拾:サムライガールは謝罪を求める

「は、配信停止!」


「ひぃ! ロマンさん達でも勝てないとかありえないだろうが!」


 キノコノコノコの非戦闘チームは、ロマン達が一蹴された事実を数秒ほど理解できずにいた。だが目の前の現実を受け入れるや否や、配信を停止する。リーダーであるロマンの醜態をさらすわけにはいかない。
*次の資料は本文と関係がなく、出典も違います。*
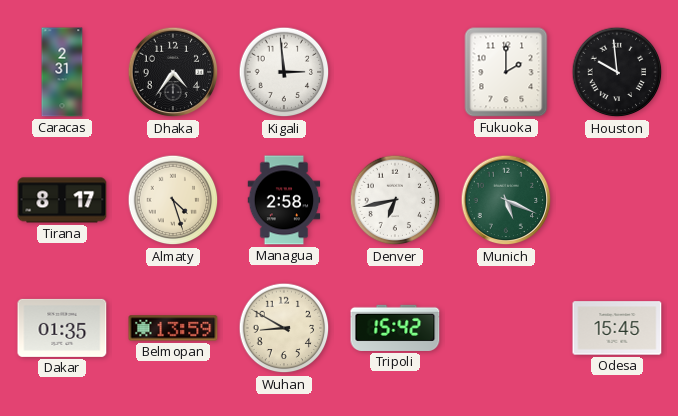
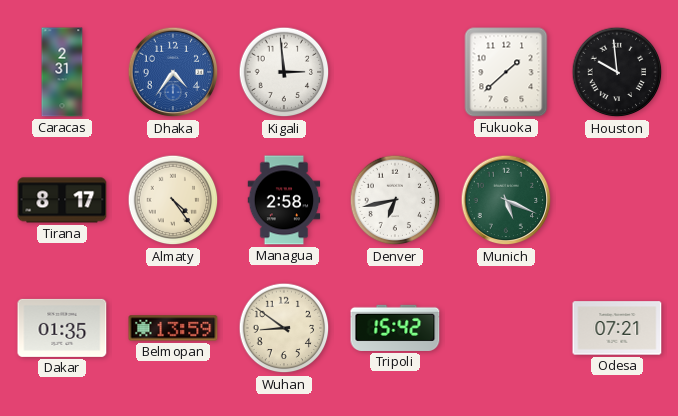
Dhaka dial: black -> blue
Fukuoka: 2:00 -> 1:38
Almaty: 4:27 -> 4:24
Wuhan: 8:50 -> 8:51
Odesa: 15:45 -> 07:21
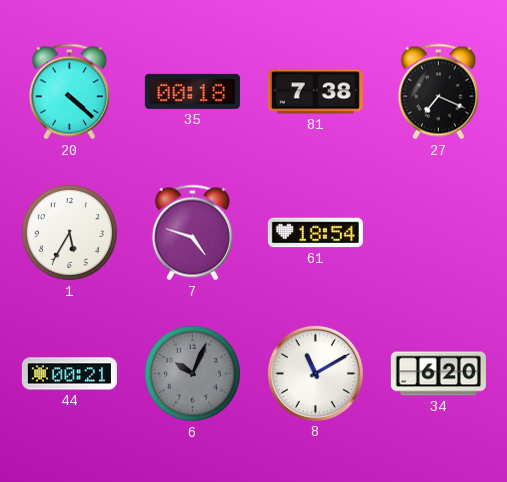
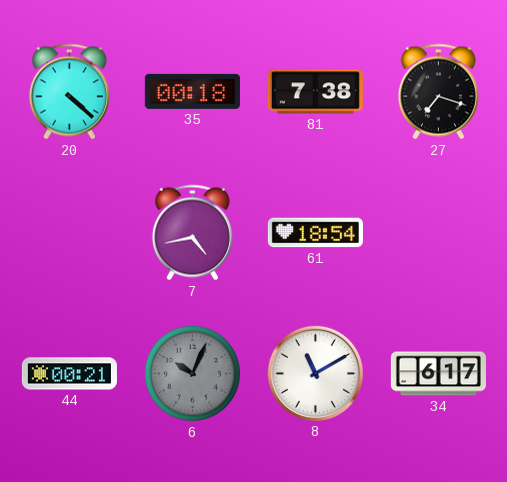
27: 7:19 -> 7:18
1: 5:35 -> none
7: 4:48 -> 4:43
34: 6:20 -> 6:17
「配信はもう止まったか。某の悪評を消す良い機会だったのだが……まあ仕方あるまい」


 ふう、とため息をつくアトリ。疲労で言えば大したものではない。むしろ準備運動にすらなっていない。ため息の理由は変な相手に絡まれたなぁ、程度のものだ。


「バ、バカな……! ジャのキノコロマンが、こうもあっさりやられるとは……!」


 ギリギリのところで気絶しなかったロマンが、伏した状態で悔しそうな声を上げる。体を震わせて立ち上がろうとするが、首を動かすのが精いっぱいだ。


「勝負は水物、と言いたいがあの程度では下層の魔物にも届かぬよ。連携の練度を上げるか、地力を高めるかしたほうがいい。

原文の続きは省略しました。